There is far to criticize here, I don’t deny. Gone are the times of an easy ceremony together with your congregation, with cake and punch and decorations arranged by the identical church ladies who modified your diapers so a few years ago. Now the expectation is that the ceremony be picturesque, professionally photographed and recorded—the party of the 12 months. (Guests have expectations, you realize.) Parents go into debt. An already stressful time collapses under its own weight. And the purpose of all of it threatens to be forgotten: Namely, that two persons are being joined in holy matrimony.

Yet even when we will’t give three cheers for the marriage industrial complex, I can still muster one or two. So far as I can tell, it’s one in every of the few remaining cultural institutions that exert any form of positive pressure on young people to get married.

For all its faults, our ritual of elaborate weddings presents marriage, family, guarantees, and love itself as beautiful. Desirable, even. The industry provides permission to need to be married, and to kick it off in grand style.

The wedding industrial complex also holds a connection to faith that almost all of our public life has lost. Even nonreligious people need to be married by a minister; churches remain popular wedding venues; God often gets greater than nominal mention; Scripture or Communion or each are features of the ceremony. Tradition reigns. Like funerals, weddings are one in every of only a few remaining occasions to follow smart scripts written long before we were born. We find ourselves, sometimes to our surprise, disposed to follow where they lead.

One place they proceed to steer is the making of guarantees. Three many years ago, the theologian Robert Jenson remarked that in an age when our culture has lost faith in promise-keeping, the church might be an outpost of guarantees made and kept. Jenson was onto something. Year after 12 months, we lose reasons to trust publicly made guarantees, including marital ones.

Yet there also endures an ineradicable hunger each to witness them and to be certain by such pledges.
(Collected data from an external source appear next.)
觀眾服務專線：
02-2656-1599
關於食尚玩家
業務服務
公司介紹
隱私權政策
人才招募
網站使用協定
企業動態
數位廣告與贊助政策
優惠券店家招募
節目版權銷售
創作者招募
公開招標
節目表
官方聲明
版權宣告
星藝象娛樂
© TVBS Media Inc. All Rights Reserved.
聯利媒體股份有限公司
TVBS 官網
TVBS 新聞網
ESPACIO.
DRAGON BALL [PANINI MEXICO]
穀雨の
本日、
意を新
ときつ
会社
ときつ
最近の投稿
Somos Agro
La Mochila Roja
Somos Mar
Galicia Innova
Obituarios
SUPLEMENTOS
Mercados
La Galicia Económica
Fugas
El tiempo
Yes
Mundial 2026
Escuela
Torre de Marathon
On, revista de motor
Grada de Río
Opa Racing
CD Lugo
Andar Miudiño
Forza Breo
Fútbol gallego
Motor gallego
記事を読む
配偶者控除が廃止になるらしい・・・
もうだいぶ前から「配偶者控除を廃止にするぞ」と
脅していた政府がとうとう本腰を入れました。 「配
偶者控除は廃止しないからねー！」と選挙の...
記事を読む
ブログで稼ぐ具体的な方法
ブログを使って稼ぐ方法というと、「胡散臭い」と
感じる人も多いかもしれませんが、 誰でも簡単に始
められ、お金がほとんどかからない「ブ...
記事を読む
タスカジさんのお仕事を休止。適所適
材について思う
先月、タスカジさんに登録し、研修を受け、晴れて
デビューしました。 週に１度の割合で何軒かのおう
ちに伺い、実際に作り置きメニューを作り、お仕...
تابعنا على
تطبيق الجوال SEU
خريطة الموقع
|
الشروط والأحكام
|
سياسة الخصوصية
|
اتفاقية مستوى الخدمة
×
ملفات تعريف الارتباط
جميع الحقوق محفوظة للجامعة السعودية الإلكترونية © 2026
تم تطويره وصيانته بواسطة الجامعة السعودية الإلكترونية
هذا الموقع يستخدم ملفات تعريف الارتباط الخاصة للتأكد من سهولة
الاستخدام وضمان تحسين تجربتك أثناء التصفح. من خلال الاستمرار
I proceed to marvel on the earnest stubbornness of supposedly secular wedding ceremonies, through which grooms and brides simply refuse to stop making vows to one another. They do it in front of people that won’t allow them to forget it, they usually persist in invoking the name of the Lord.

I’m not so silly as to think this ceremonial persistence reflects abiding faith or that it mitigates the scandal of divorces, Christian and otherwise. But neither am I so cynical as to see in it nothing but empty formulas and rote traditions. And I believe we should always rejoice that, against all odds, people proceed to see weddings as holy feasts well worth the money, the time, and the headache.

This summer, I officiated my first wedding, and I even have one other one next month. My wife gave me a rule of thumb: If people I like or students I’ve taught honor me with the invitation, then I had higher have reason to say no. She’s right. I would like more weddings, not fewer. I’m the kook on campus telling these crazy kids to go for it, aren’t I?

If meaning calling a truce with Brides magazine and The Knot and even Instagram, so be it. The world may mean it for ailing, but God means it for good. Maybe “ring by spring” isn’t such a joke in spite of everything.

Brad East is an associate professor of theology at Abilene Christian University. He is the writer of 4 books, including The Church: A Guide to the People of God and Letters to a Future Saint: Foundations of Faith for the Spiritually Hungry.